İqbal Masih, ruhu erken yaşta yara alan çocuklardan sadece biri. 1982 yılında Pakistan’ın küçük bir köyünde dünyaya gelir. Dört yaşına kadar köyde doğan bütün çocukların kaderiyle eşdeğerdir yaşadıkları. Emekler, yürür, koşar ve oynar. Başına geleceklerden habersiz top koşturur evin bahçesinde. Baba, bacası tüten evin yükünü bırakır gider ve tüm sorumluluk annenin sırtına küfe gibi binmiştir. İqbal henüz dört yaşındayken 600 rupi yani 12 dolar karşılığında halı fabrikasına satılır.

Dünyanın pek çok ülkesinde çocukların değişmez kaderidir bu. Büyüklerin karanlık mahzenlerine adım adım indirilir ve hayatın tahammül edilemez yüzüyle karşı karşıya bırakılırlar. Bazıları bu ağır yükü taşıyamaz, bu acımasız döngünün içinde yok olup gider. Kimi çocuklar da ilk andan itibaren isyan ve başkaldırının haklı mücadelesini hayatları pahasına öderler. İqbal, haklı olmanın dirençli tarafında yerini alır. Halı dokuma tezgahının başında, üzerinde salınan ışığın altında çocukluğunu kaybettiği an bu gerçeğin farkına varır. 

Çalıştırıldığı yerin kötü koşulları, uygulanan cezalar ve aç bırakılan çocuklar. Şahit olduklarını içinin dehlizlerine bir bir akıtır. Sessizdir, birlikte çalıştığı otuz arkadaşı gibi.

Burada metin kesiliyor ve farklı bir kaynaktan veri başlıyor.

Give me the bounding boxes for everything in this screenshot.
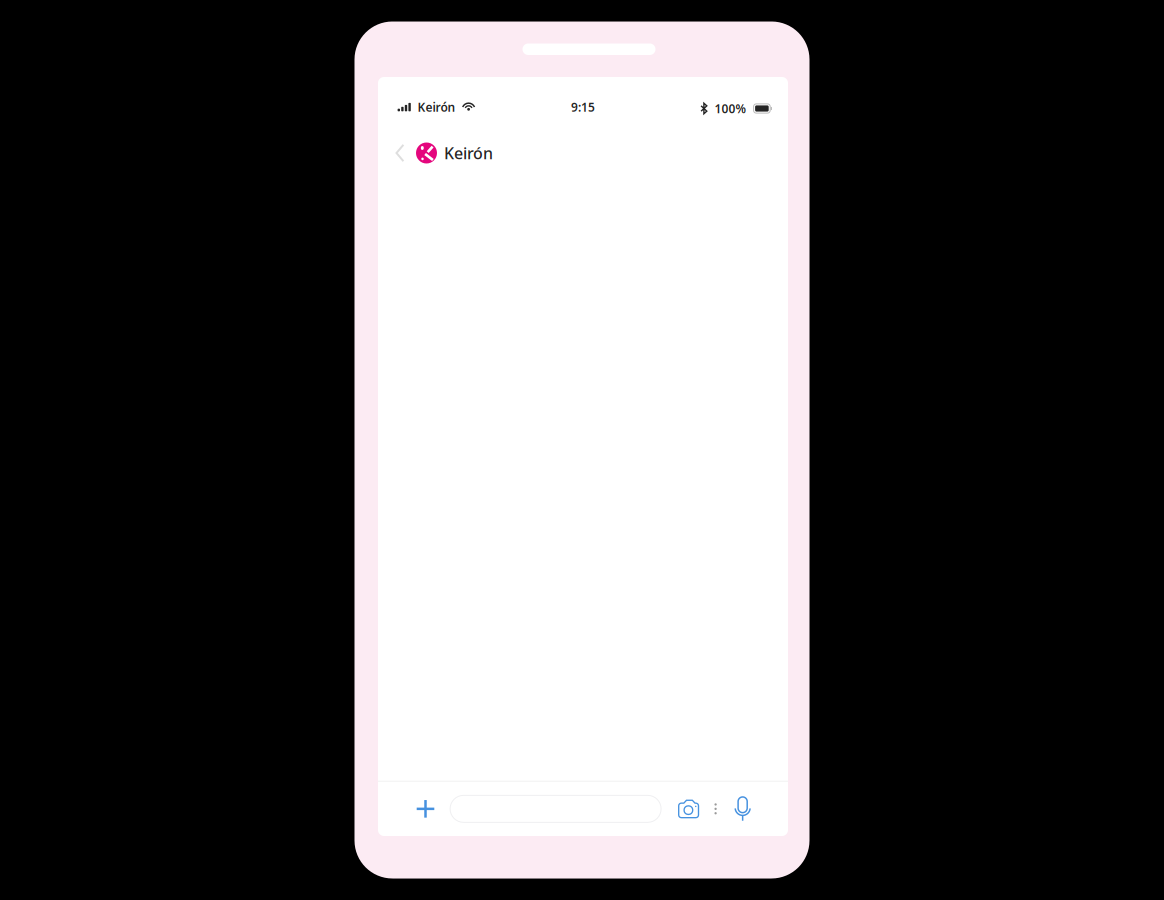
button[interactable]: Keirón (416, 135, 493, 171)
button[interactable]: Message (450, 792, 661, 826)
staticText: 9:15 (571, 99, 595, 115)
button[interactable]: Camera (674, 792, 703, 826)
button[interactable]: Back (384, 135, 416, 171)
staticText: Keirón (444, 142, 493, 164)
button[interactable]: Dictate (730, 792, 755, 826)
button[interactable]: Add attachment (411, 792, 440, 826)
button[interactable]: More options (707, 792, 725, 826)
staticText: 100% (715, 100, 747, 116)
staticText: Keirón (417, 99, 455, 115)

Onu akranlarından ayıran özelliği bedenine ve ruhuna ağır gelen bu yükten kurtulma isteğini eyleme dönüştürmesi. Pek çok kez kaçış yolları arar ve kaçmayı başarır demir parmaklıklarla örülü, havasız odadan. Ama her defasında yakasından sımsıkı tutulur ve gerisin geriye halı dokuma tezgahının önüne zincirlenir.

Eğer bir insan hayata yenik başladığının idrakine varıyorsa, çırpınır. Göğün tellerine asılan uçurtmalar gibi hür olmak için her şeyi göze alır/ almalıdır. Değil mi ki nefes alışımız bile bir kısır döngünün ritmine tutulmuştur. Çocuk işçiler de kafese kapatılan kuşlar gibi çırpınır, göğüs kafeslerine sıkıştırılan insanlığın ağır bedelini ödeyerek üstelik.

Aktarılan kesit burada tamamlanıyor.